Exercise requirements: Your copy should hold every record exactly and no images.

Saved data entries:
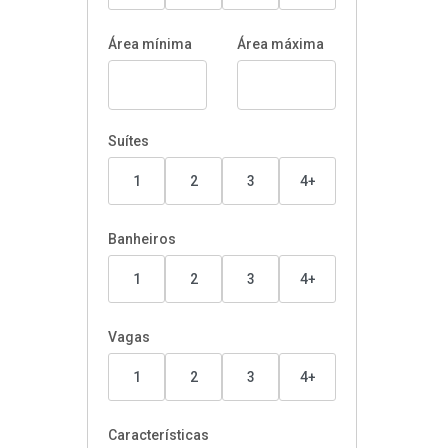
Área mínima
Área máxima
Suítes
1
2
3
4+
Banheiros
1
2
3
4+
Vagas
1
2
3
4+
Características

Result of the task:
Área mínima
Área máxima
Suítes
1
2
3
4+
Banheiros
1
2
3
4+
Vagas
1
2
3
4+
Características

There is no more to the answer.